Action item.
Your answer should consist of the lines in the listing that hold "скачать".

Entries shown.
-- Opening Marker --

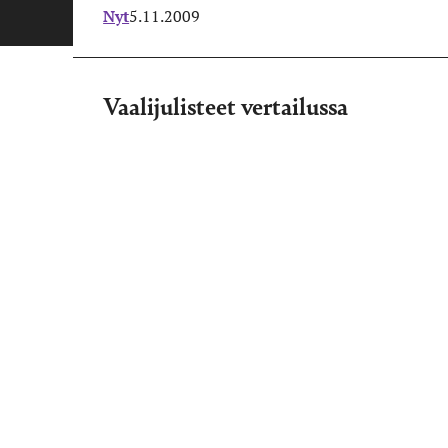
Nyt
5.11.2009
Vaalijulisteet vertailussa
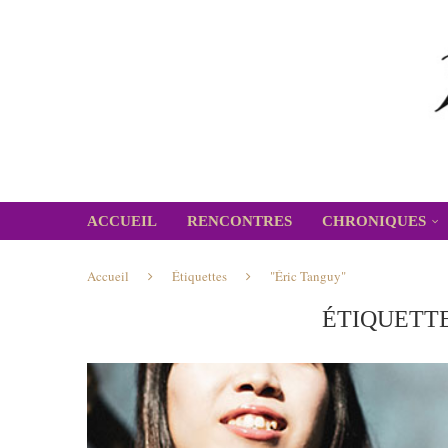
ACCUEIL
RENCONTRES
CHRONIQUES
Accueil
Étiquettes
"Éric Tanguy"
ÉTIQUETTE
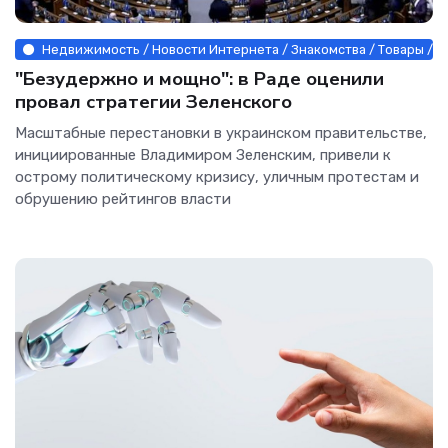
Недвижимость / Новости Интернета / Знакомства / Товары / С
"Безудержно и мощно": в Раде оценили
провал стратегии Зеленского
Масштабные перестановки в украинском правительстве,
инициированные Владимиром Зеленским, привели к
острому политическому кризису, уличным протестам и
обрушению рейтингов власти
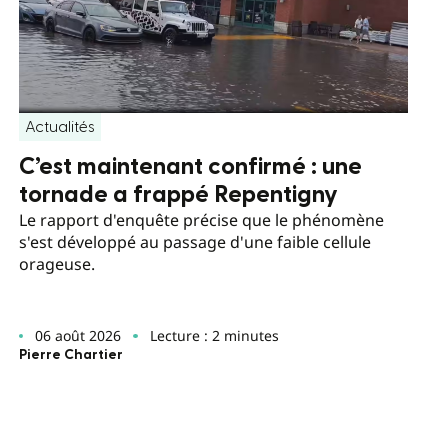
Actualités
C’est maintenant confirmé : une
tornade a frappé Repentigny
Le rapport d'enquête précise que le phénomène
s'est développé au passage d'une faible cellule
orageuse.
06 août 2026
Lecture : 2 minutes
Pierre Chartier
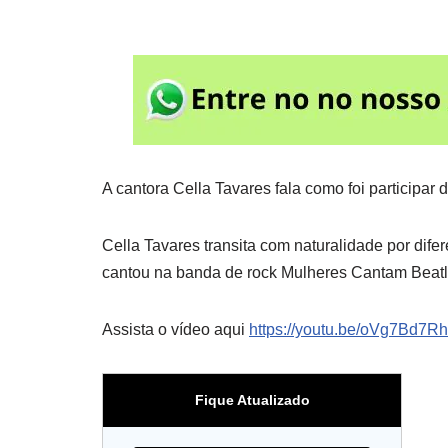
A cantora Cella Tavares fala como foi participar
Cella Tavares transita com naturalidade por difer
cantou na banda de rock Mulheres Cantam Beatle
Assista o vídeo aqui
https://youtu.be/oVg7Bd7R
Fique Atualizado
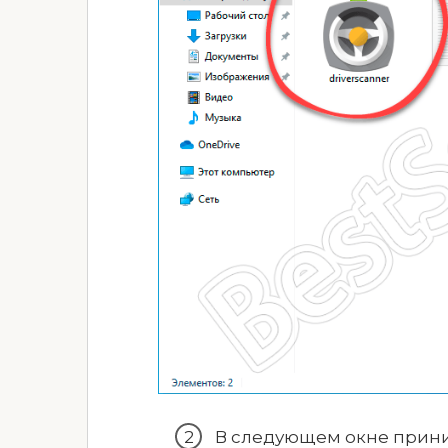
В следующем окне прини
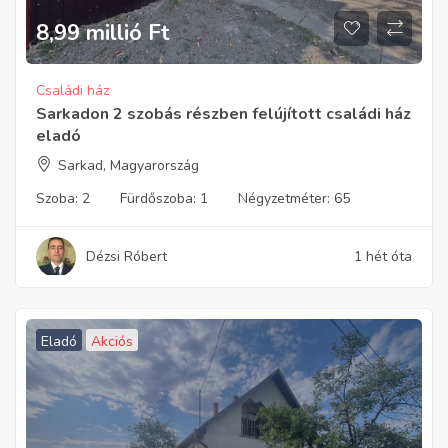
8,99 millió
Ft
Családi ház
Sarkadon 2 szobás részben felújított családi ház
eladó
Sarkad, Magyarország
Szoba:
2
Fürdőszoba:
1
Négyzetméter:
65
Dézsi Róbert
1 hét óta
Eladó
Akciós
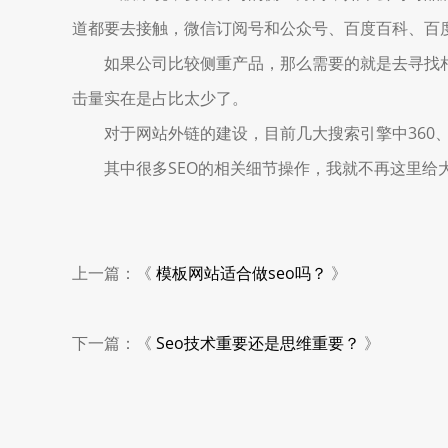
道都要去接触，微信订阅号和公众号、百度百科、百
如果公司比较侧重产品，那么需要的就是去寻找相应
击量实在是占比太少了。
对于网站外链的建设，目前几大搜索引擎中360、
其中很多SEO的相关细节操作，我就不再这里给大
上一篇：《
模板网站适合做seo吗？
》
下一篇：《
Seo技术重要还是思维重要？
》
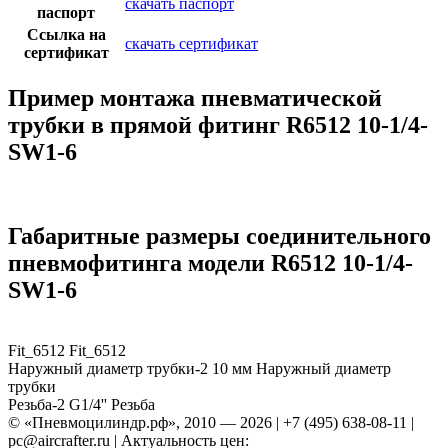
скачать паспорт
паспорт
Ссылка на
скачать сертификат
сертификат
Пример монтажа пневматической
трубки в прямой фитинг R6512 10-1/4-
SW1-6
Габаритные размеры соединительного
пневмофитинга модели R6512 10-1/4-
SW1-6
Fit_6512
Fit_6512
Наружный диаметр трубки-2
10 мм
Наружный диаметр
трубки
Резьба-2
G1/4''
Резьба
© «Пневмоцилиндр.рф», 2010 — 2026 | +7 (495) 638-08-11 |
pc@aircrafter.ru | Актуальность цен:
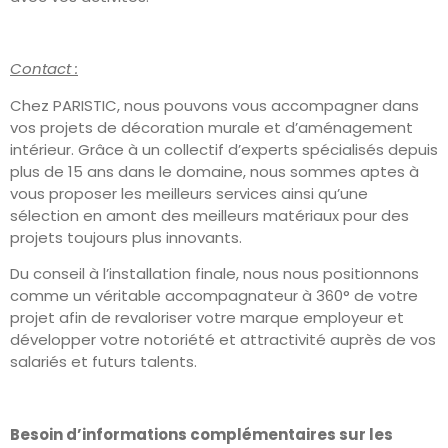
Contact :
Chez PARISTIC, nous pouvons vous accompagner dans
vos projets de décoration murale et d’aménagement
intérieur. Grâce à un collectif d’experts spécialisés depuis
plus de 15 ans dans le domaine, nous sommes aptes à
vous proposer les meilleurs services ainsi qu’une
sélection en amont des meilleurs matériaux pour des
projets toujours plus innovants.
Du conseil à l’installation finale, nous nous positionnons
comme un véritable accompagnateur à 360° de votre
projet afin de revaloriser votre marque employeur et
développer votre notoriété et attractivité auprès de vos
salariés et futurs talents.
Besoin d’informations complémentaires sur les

-- Closing Marker --

Exercise result.
скачать паспорт
скачать сертификат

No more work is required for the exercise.